- [Exercise objective]
Please give back, exactly as written, the lines from the line with "Tendencias de Inteligencia Artificial en S" to the line with "3D Принтери и скенери" in the listing below, leaving out all pictures.

[Opening Supplied material section]

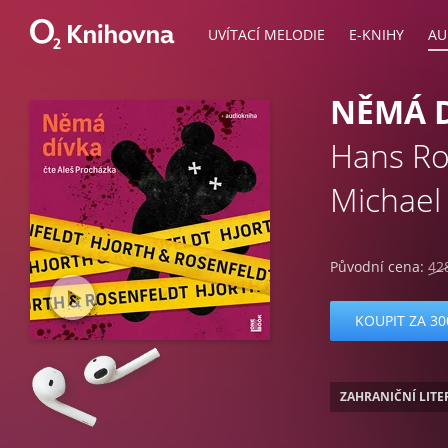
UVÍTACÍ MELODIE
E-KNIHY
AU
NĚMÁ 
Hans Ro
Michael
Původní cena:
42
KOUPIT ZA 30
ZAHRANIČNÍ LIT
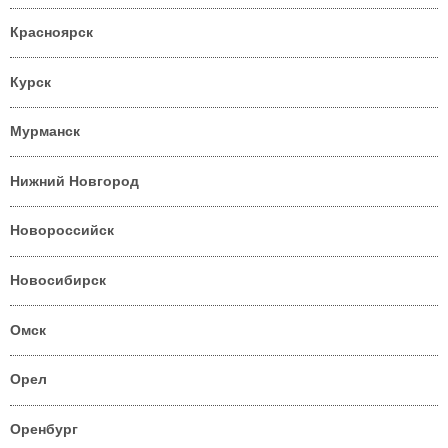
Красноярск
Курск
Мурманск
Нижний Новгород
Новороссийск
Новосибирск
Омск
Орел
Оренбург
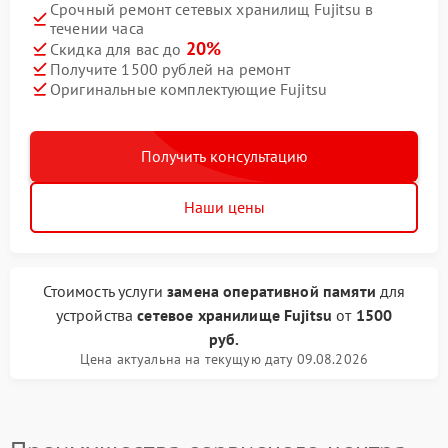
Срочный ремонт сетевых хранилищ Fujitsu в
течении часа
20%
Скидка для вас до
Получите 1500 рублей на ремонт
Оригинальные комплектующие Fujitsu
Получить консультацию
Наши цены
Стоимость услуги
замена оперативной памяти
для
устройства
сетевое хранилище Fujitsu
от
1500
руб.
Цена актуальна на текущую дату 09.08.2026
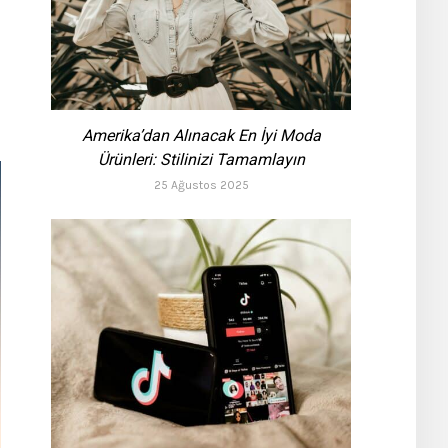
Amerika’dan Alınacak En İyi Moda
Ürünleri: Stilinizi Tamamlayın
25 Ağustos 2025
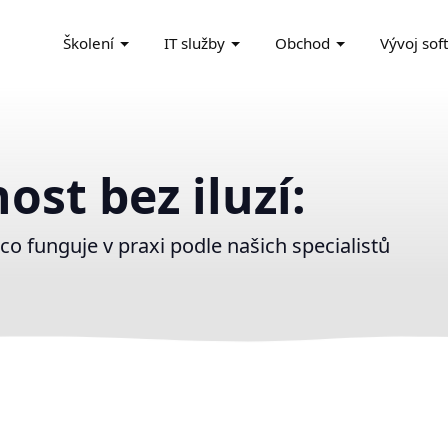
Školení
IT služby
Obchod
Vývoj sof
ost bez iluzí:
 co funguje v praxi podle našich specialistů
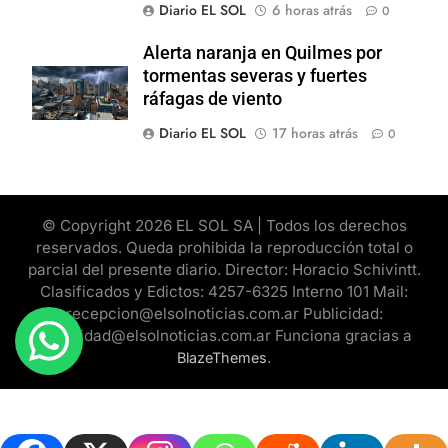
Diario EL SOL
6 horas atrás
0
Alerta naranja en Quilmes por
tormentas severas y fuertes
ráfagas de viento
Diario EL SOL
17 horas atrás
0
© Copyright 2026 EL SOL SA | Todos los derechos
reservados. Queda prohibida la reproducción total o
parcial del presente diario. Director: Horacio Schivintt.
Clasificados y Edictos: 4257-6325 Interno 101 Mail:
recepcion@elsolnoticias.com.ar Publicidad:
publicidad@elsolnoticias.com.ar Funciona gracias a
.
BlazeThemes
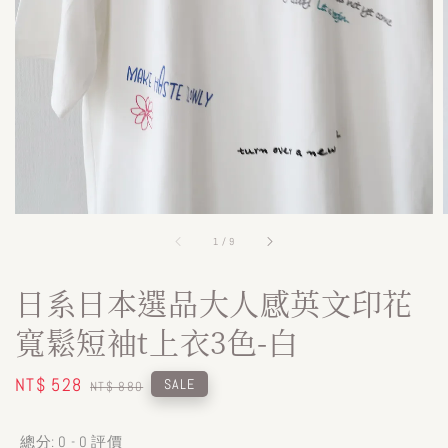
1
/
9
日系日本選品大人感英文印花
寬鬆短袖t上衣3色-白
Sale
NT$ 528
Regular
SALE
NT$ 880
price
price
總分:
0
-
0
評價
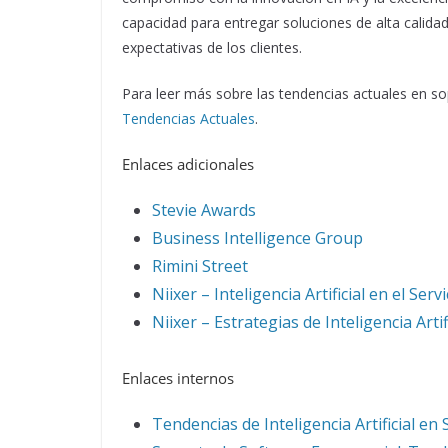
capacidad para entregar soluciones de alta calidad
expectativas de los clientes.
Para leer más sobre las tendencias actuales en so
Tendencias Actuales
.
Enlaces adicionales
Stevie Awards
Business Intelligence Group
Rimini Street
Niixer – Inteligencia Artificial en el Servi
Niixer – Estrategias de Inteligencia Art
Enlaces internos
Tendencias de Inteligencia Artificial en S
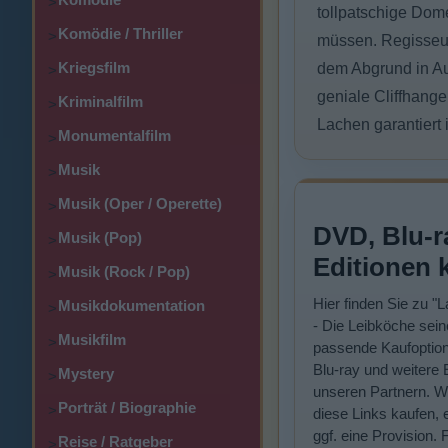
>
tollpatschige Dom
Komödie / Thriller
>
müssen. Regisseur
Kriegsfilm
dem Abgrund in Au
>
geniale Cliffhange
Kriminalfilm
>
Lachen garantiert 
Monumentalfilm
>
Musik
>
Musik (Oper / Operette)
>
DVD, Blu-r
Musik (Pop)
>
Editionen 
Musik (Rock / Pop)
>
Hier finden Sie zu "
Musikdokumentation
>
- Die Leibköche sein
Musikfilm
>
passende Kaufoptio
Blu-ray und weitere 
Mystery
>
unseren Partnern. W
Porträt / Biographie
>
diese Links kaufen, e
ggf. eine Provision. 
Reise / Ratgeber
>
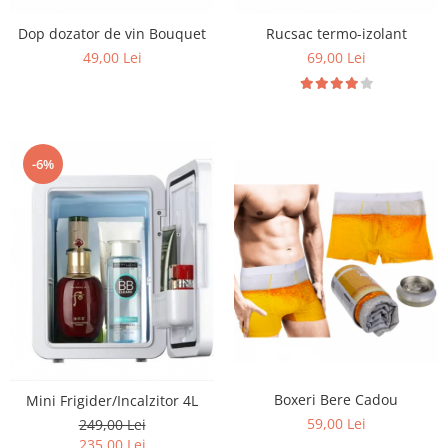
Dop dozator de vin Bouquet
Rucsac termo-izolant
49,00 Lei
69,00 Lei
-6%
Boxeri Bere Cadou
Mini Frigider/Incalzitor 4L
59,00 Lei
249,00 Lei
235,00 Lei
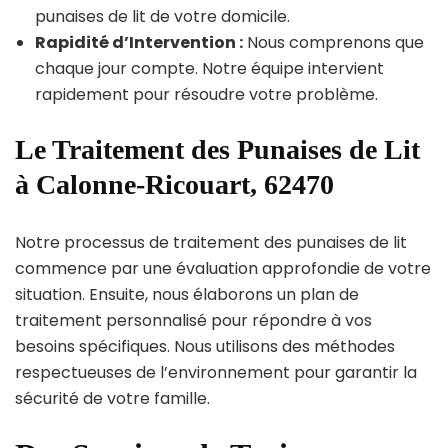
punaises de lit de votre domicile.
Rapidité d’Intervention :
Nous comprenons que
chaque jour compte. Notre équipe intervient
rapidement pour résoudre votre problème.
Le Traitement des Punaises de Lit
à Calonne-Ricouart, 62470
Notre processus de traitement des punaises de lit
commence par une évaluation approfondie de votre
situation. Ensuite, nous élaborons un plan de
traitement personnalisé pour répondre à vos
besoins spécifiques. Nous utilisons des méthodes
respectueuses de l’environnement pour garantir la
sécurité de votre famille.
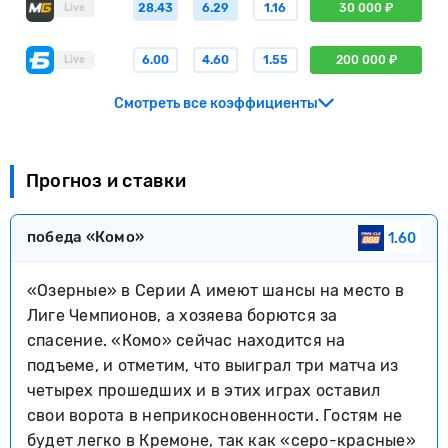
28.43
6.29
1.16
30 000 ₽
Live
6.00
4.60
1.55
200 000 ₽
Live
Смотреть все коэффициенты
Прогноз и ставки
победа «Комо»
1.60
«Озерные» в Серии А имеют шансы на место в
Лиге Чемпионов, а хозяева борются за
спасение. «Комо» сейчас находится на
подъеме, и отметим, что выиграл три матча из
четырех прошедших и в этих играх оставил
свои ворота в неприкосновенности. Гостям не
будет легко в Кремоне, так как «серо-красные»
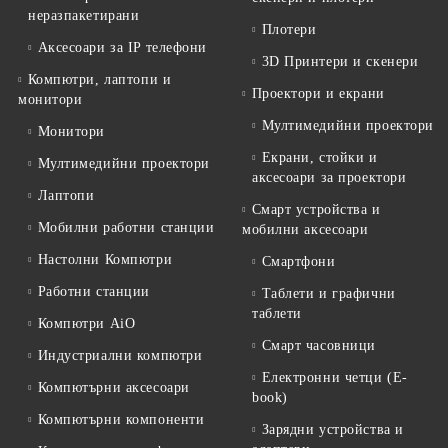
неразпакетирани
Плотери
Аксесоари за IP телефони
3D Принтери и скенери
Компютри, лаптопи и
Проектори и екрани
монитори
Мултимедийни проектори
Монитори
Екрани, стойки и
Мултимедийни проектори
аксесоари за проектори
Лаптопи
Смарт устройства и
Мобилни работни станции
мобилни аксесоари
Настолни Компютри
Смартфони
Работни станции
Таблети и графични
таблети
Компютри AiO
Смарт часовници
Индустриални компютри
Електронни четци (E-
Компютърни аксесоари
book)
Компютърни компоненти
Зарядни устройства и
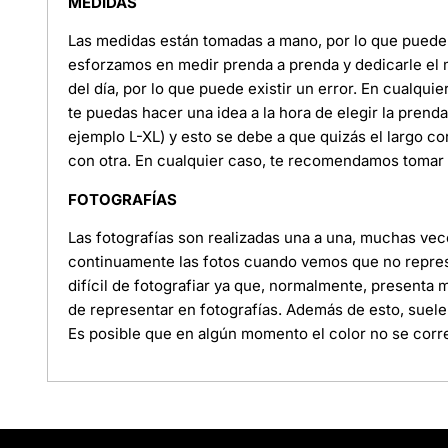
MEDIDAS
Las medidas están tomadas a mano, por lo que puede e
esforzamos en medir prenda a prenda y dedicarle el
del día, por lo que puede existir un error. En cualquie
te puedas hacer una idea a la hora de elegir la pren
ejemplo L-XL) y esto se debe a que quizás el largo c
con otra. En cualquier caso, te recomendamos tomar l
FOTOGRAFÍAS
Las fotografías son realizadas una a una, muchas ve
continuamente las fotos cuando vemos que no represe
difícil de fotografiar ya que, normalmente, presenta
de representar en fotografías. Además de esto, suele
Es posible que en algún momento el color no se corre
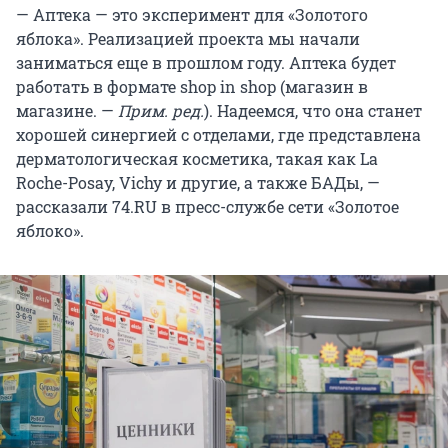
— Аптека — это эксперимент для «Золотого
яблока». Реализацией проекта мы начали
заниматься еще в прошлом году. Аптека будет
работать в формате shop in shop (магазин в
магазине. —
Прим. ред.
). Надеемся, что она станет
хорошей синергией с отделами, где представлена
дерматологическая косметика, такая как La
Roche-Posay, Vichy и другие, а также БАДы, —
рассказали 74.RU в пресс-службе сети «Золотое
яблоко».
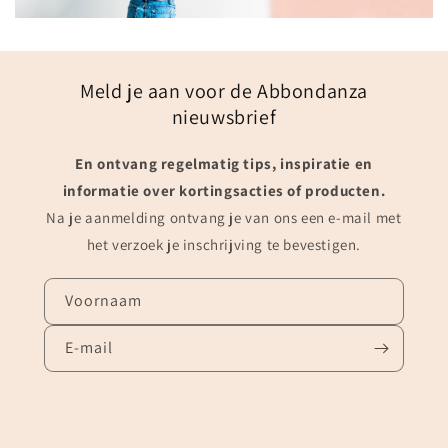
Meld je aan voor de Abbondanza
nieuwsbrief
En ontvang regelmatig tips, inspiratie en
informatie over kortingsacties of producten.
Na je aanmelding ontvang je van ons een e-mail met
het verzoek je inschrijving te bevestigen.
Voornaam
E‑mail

[Closing Supplied material section]

- [Answer]
Tendencias de Inteligencia Artificial en S
>
tollpatschige Dom
Komödie / Thriller
>
müssen. Regisseur
Kriegsfilm
dem Abgrund in Au
>
geniale Cliffhange
Kriminalfilm
>
Lachen garantiert 
Monumentalfilm
>
Musik
>
Musik (Oper / Operette)
>
DVD, Blu-r
Musik (Pop)
>
Editionen 
Musik (Rock / Pop)
>
Hier finden Sie zu "
Musikdokumentation
>
- Die Leibköche sein
Musikfilm
>
passende Kaufoptio
Blu-ray und weitere 
Mystery
>
unseren Partnern. W
Porträt / Biographie
>
diese Links kaufen, e
ggf. eine Provision. 
Reise / Ratgeber
>
Dop dozator de vin Bouquet
Rucsac termo-izolant
49,00 Lei
69,00 Lei
-6%
Boxeri Bere Cadou
Mini Frigider/Incalzitor 4L
59,00 Lei
249,00 Lei
235,00 Lei
punaises de lit de votre domicile.
Rapidité d’Intervention :
Nous comprenons que
chaque jour compte. Notre équipe intervient
rapidement pour résoudre votre problème.
Le Traitement des Punaises de Lit
à Calonne-Ricouart, 62470
Notre processus de traitement des punaises de lit
commence par une évaluation approfondie de votre
situation. Ensuite, nous élaborons un plan de
traitement personnalisé pour répondre à vos
besoins spécifiques. Nous utilisons des méthodes
respectueuses de l’environnement pour garantir la
sécurité de votre famille.
28.43
6.29
1.16
30 000 ₽
Live
6.00
4.60
1.55
200 000 ₽
Live
Смотреть все коэффициенты
Прогноз и ставки
победа «Комо»
1.60
«Озерные» в Серии А имеют шансы на место в
Лиге Чемпионов, а хозяева борются за
спасение. «Комо» сейчас находится на
подъеме, и отметим, что выиграл три матча из
четырех прошедших и в этих играх оставил
свои ворота в неприкосновенности. Гостям не
будет легко в Кремоне, так как «серо-красные»
неразпакетирани
Плотери
Аксесоари за IP телефони
3D Принтери и скенери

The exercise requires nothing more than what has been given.